Problem to work on – Search the lines of the records for the word "Nike", and copy every line that has it.

[Items listed in a dataset]
|---|

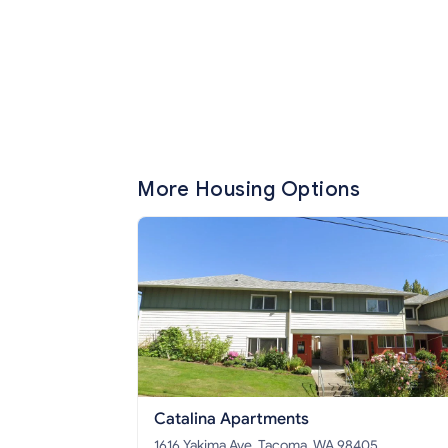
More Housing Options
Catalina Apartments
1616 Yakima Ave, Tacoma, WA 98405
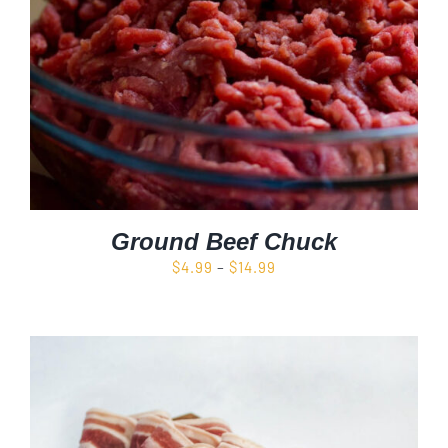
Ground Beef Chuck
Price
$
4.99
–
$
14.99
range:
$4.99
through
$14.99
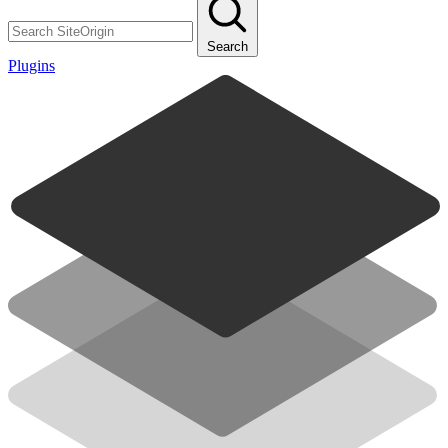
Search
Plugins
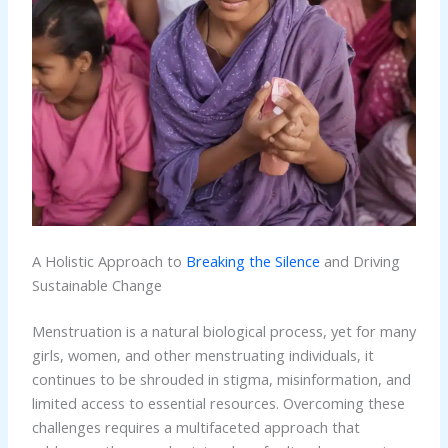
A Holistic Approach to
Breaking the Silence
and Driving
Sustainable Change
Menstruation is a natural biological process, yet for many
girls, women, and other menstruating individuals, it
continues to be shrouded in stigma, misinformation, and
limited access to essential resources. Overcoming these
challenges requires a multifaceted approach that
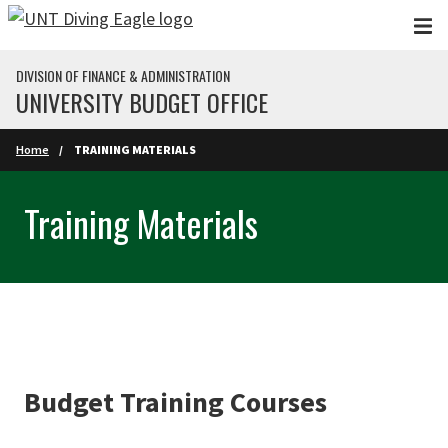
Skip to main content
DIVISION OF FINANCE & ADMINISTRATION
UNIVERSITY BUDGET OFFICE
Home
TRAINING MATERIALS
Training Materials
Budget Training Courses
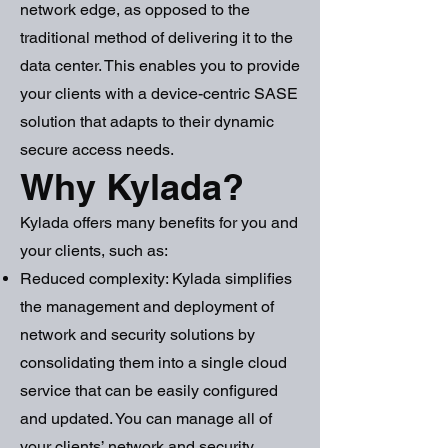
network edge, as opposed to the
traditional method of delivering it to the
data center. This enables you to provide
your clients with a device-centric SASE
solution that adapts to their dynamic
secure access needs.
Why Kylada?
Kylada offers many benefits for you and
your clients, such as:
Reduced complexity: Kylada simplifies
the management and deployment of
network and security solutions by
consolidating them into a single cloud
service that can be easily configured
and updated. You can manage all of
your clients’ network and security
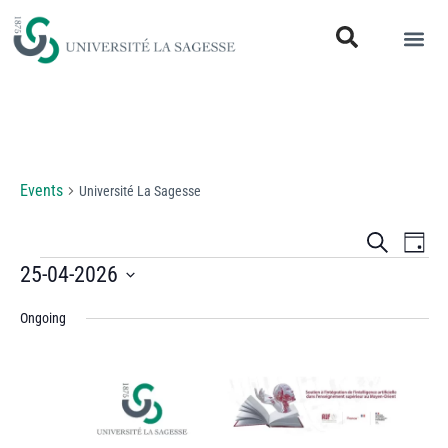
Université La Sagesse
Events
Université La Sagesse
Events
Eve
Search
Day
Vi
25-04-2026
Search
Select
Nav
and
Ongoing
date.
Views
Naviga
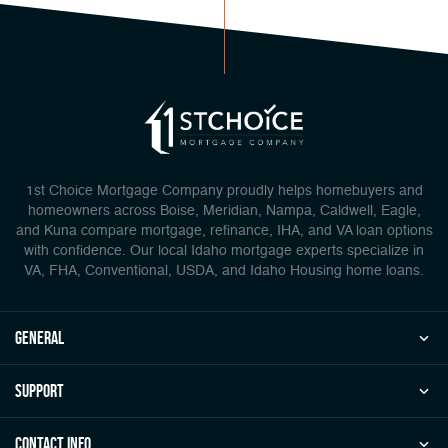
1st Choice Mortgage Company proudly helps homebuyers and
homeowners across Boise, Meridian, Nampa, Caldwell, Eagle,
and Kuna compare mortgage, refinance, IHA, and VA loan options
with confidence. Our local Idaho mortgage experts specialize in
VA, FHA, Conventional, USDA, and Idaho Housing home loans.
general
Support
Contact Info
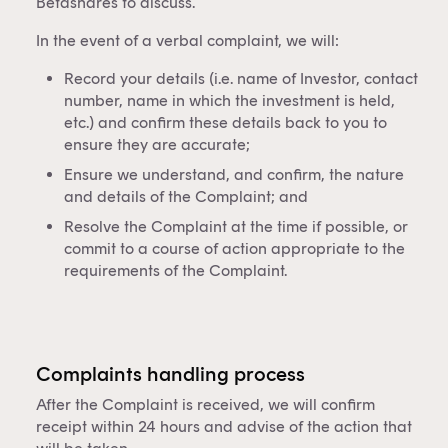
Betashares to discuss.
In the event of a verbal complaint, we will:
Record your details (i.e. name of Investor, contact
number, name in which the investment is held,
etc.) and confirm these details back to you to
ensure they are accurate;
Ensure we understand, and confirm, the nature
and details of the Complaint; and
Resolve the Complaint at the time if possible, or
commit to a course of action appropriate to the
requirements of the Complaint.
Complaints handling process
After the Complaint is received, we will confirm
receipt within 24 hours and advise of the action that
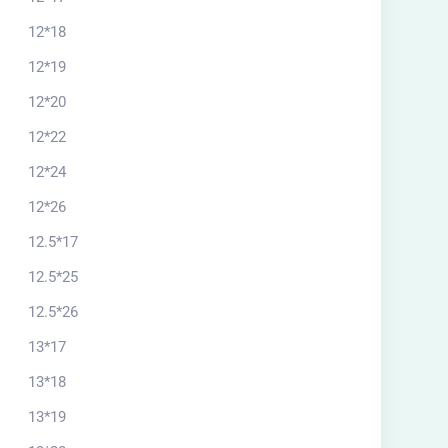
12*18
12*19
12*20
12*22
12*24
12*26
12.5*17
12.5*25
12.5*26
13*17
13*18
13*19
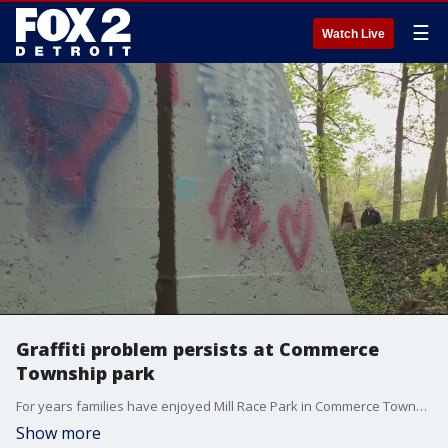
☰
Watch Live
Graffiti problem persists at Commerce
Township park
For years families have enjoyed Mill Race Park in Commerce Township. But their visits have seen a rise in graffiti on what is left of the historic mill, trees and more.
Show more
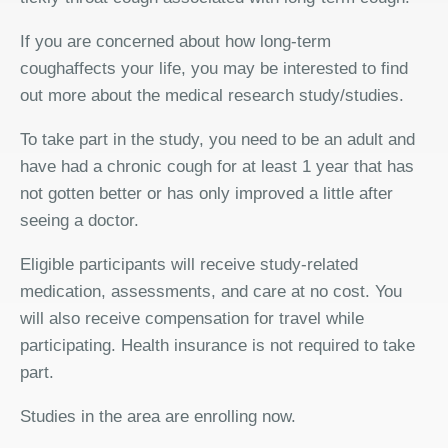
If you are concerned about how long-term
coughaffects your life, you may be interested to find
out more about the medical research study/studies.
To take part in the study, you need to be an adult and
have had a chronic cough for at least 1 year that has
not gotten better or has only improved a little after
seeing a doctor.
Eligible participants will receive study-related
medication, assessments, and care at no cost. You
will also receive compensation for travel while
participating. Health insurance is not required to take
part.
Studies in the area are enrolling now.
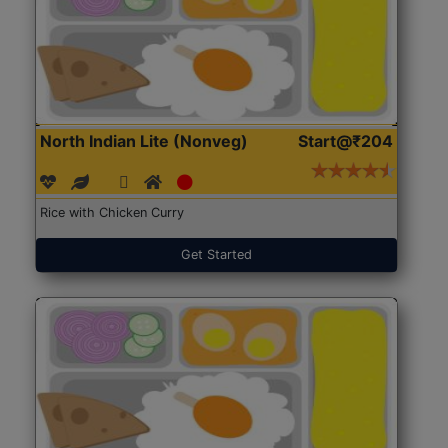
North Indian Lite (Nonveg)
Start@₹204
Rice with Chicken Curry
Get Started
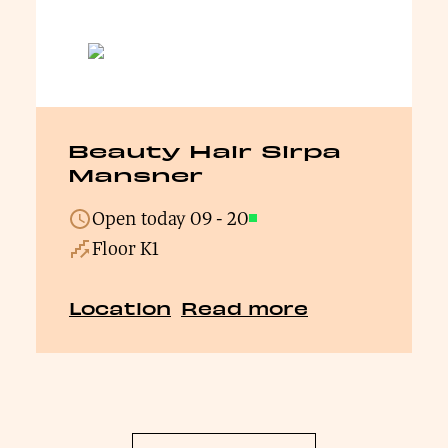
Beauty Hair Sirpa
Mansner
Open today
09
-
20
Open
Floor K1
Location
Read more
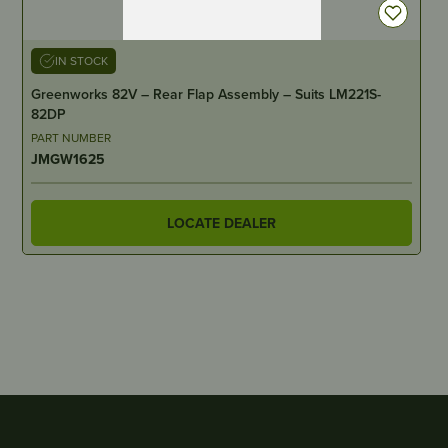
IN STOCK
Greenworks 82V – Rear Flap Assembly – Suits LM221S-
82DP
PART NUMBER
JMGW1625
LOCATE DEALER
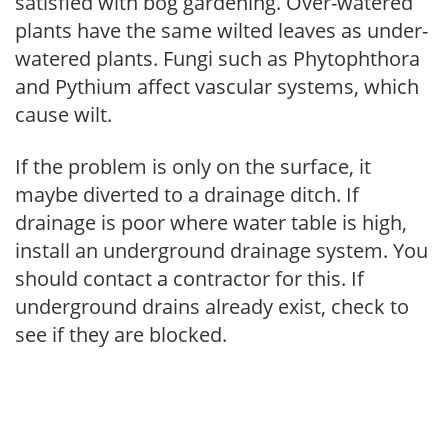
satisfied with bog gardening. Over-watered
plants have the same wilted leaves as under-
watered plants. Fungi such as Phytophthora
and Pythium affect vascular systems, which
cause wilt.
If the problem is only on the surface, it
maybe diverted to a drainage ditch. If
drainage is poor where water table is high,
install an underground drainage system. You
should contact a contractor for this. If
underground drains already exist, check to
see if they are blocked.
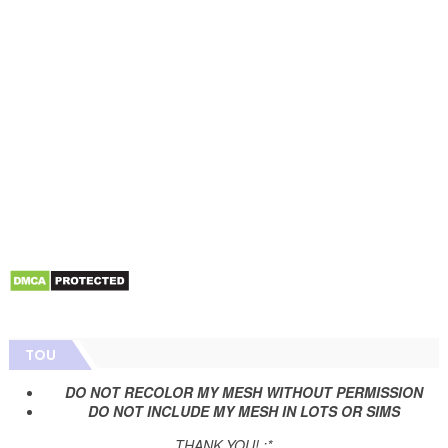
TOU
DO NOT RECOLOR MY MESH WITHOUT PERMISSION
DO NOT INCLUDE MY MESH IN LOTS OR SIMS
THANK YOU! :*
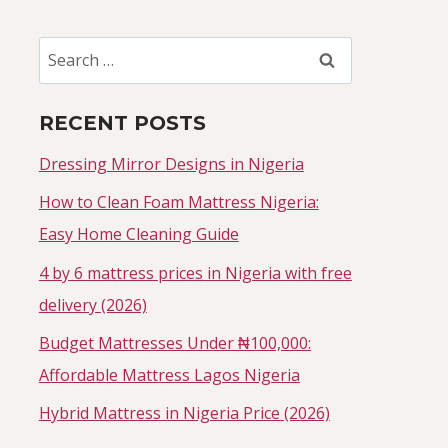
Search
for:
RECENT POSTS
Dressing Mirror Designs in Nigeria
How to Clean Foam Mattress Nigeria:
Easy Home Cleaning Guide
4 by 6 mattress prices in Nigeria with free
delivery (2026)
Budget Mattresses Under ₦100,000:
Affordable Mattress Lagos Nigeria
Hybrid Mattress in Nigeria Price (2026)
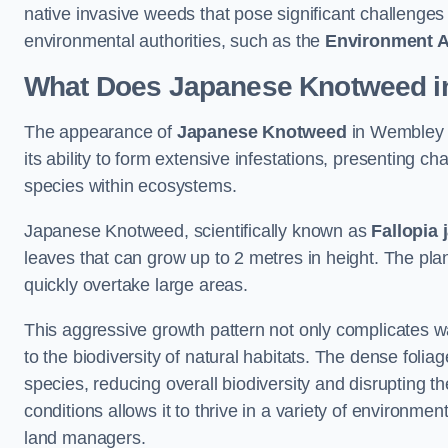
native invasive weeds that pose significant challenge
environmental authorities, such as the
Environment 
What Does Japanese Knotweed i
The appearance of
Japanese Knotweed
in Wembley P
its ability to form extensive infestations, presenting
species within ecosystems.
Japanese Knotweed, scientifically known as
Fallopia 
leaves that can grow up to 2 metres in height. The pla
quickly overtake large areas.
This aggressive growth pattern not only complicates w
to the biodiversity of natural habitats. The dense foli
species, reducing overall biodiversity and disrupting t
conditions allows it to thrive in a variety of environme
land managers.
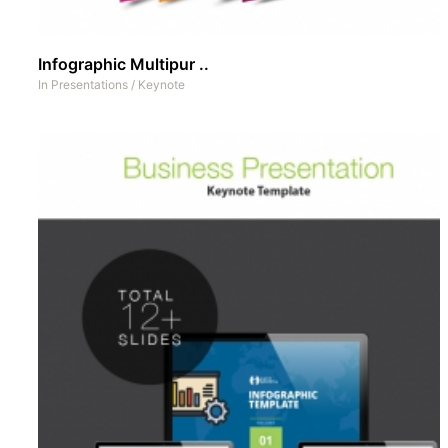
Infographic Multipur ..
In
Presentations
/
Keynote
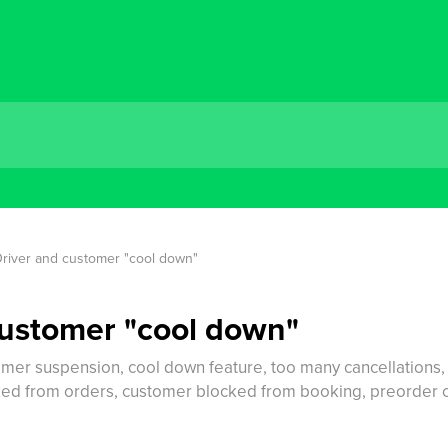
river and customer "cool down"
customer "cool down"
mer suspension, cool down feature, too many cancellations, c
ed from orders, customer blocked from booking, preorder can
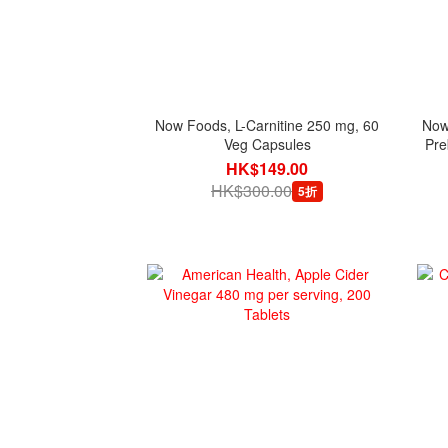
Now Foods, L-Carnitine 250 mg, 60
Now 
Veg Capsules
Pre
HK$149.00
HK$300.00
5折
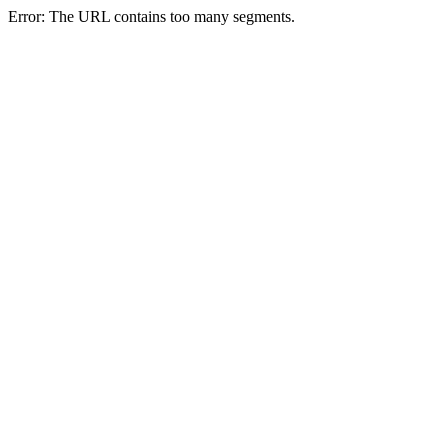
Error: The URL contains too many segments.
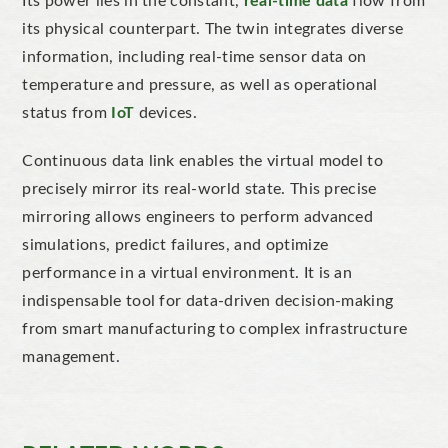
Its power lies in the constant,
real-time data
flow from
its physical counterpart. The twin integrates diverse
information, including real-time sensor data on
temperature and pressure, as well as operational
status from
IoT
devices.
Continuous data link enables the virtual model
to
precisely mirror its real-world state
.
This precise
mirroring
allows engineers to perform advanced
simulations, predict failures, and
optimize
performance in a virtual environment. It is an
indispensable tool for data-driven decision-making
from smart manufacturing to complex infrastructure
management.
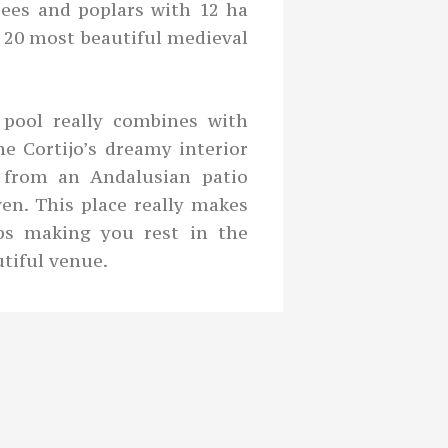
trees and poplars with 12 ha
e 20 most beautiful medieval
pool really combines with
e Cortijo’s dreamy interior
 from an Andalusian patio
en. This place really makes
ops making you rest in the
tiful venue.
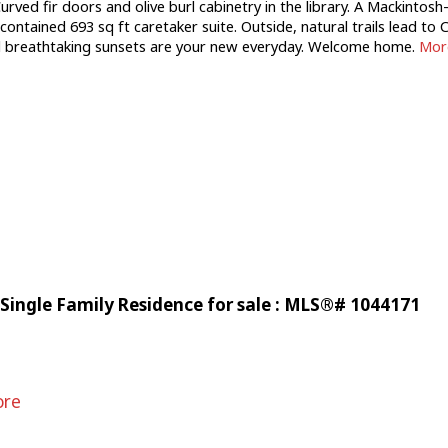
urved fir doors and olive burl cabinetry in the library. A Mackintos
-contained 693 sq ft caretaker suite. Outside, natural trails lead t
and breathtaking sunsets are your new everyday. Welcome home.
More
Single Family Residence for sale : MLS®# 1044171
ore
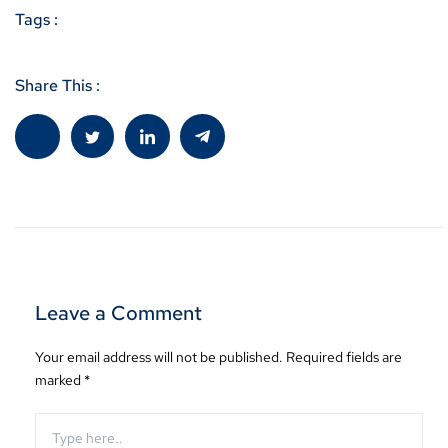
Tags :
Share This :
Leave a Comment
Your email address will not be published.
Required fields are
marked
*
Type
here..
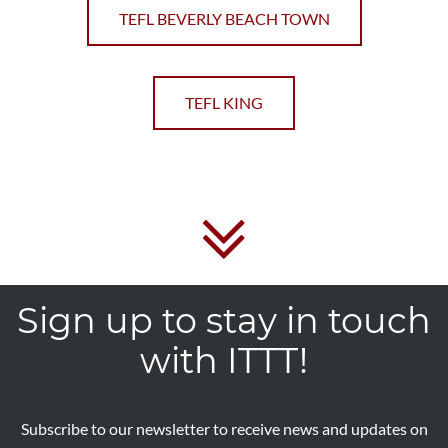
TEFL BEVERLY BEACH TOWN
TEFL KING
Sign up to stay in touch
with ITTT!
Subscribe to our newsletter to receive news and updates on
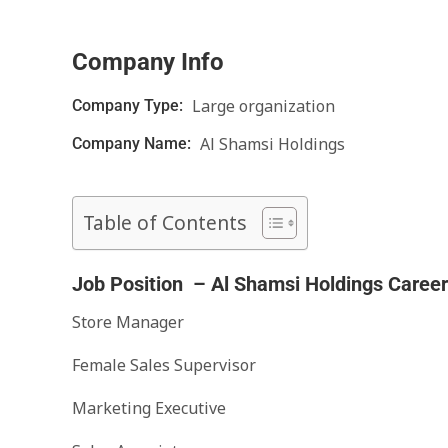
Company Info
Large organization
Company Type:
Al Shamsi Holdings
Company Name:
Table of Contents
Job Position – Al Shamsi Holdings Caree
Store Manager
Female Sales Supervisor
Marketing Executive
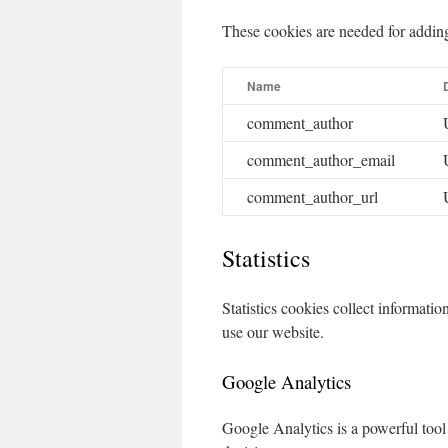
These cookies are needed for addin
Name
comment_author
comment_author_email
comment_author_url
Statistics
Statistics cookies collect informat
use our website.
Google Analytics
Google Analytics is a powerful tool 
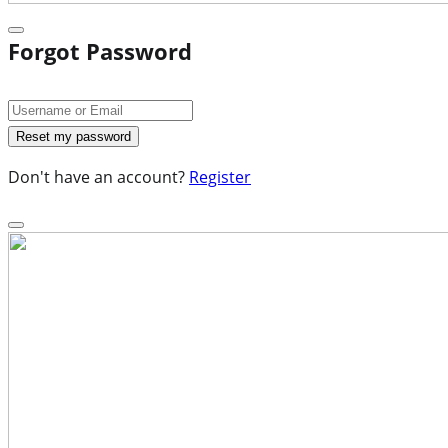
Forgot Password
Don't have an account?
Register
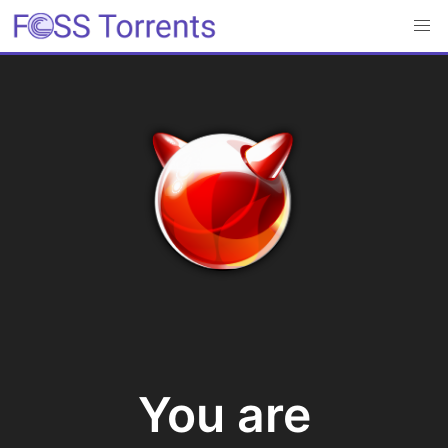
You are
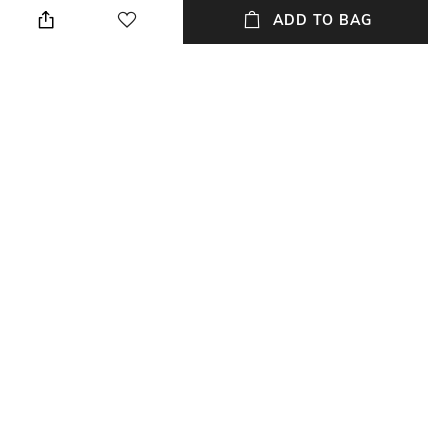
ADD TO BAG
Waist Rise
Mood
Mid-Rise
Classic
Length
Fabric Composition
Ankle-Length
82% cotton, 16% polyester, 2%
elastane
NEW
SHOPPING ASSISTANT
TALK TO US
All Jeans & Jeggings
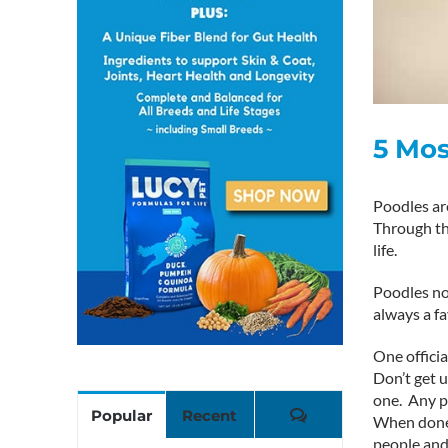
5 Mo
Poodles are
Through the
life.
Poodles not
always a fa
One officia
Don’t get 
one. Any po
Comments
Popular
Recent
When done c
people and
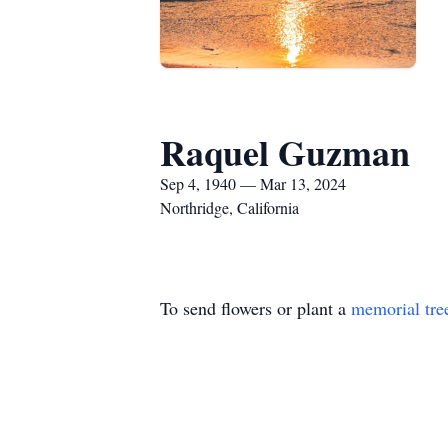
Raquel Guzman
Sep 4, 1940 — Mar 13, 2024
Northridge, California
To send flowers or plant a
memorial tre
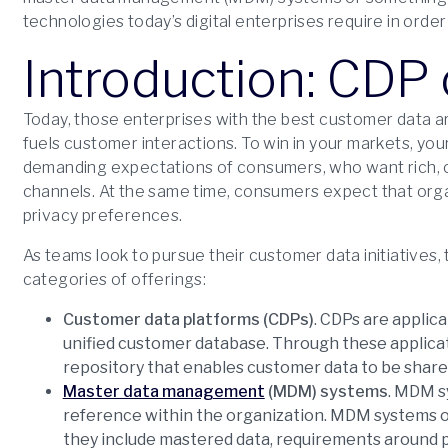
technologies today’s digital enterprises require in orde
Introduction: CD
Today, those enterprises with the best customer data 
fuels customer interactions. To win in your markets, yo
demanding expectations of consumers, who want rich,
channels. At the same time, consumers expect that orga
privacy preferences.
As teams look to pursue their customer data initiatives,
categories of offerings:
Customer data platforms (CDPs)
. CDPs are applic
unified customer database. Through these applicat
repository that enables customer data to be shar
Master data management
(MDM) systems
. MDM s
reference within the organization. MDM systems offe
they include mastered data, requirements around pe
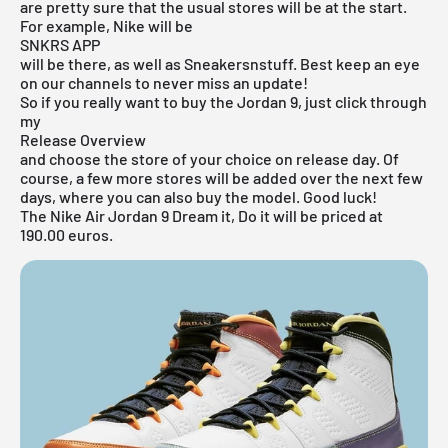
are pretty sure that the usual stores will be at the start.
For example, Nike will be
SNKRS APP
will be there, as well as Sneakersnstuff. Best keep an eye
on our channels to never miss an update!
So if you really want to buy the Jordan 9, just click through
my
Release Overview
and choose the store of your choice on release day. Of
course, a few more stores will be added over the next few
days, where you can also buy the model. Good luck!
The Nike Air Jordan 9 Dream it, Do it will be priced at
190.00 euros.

|---|

Solved problem –
For example, Nike will be
The Nike Air Jordan 9 Dream it, Do it will be priced at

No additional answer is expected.